Em Atenas, na Grécia, a instalação artística “The Sanctuary of Dreams”, criada por Pierre-Christophe Gam, continua a captar a atenção do público mesmo após sua exibição em 2025. Essa obra multi-sensorial e participativa, parte da exposição Plásmata 3 | We’ve met before, haven’t we? no Onassis Stegi, funde ritual, tecnologia e narrativas especulativas inspiradas em filosofias africanas de tempo cíclico e memória ancestral. A estrutura inflável itinerante, inspirada em tendas nômades do deserto, convida visitantes a explorar sonhos coletivos e imaginar futuros alternativos.

A experiência imersiva

Os participantes retiram os sapatos antes de entrar na estrutura inflável de 6m x 6m x 4m, criando um ambiente íntimo e reverente. Dentro, eles assistem a um filme artístico de 44 minutos projetado em três telas, com animação experimental, soundscapes e texturas arquivais.
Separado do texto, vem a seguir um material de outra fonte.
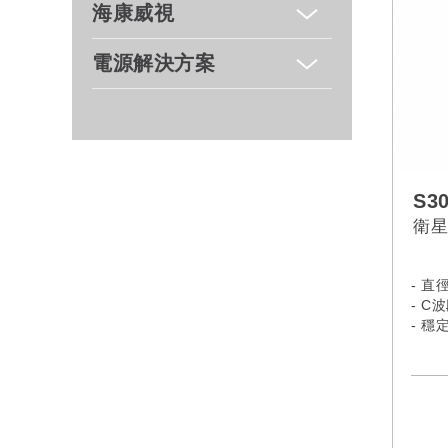
​海康威視
電源解決方案
S3
衛星
- 直
- C
- 穩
A iluminação ambiente, difusor de scents e assentos modulares aprimoram a imersão, enquanto um círculo guiado de reflexão e storytelling segue a exibição, com participação via avatar do artista.

Essa abordagem participativa transforma a visita em uma jornada coletiva, onde os visitantes contribuem com suas narrativas pessoais. Pierre-Christophe Gam, por meio de sua plataforma Toguna World, integra elementos sensoriais para evocar memórias ancestrais e filosofias africanas, promovendo uma conexão profunda com o tempo cíclico.
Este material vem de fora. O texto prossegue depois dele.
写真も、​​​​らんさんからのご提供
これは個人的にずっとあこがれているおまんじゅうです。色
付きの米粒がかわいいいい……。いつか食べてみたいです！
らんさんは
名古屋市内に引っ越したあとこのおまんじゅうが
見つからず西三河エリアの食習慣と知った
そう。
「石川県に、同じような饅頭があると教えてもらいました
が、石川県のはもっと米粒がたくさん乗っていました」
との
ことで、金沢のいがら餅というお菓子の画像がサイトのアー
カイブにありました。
O propósito e o impacto cultural

A instalação busca reativar o sonho como prática cultural coletiva, em vez de individual, no âmbito do projeto “The Global Mapping of Dreams” e do universo Toguna World. Ela convida os participantes a imaginar futuros alternativos guiados por desejos pessoais, desafiando visões lineares do tempo. A curadoria do Onassis Stegi reforça essa missão, posicionando a obra como uma ponte entre tradição e inovação tecnológica.

Exibida em 2025, “The Sanctuary of Dreams” destaca-se por sua capacidade de engajar o público em reflexões profundas sobre identidade e herança. Essa iniciativa de Pierre-Christophe Gam continua relevante em 2026, inspirando discussões sobre como narrativas especulativas podem moldar realidades futuras.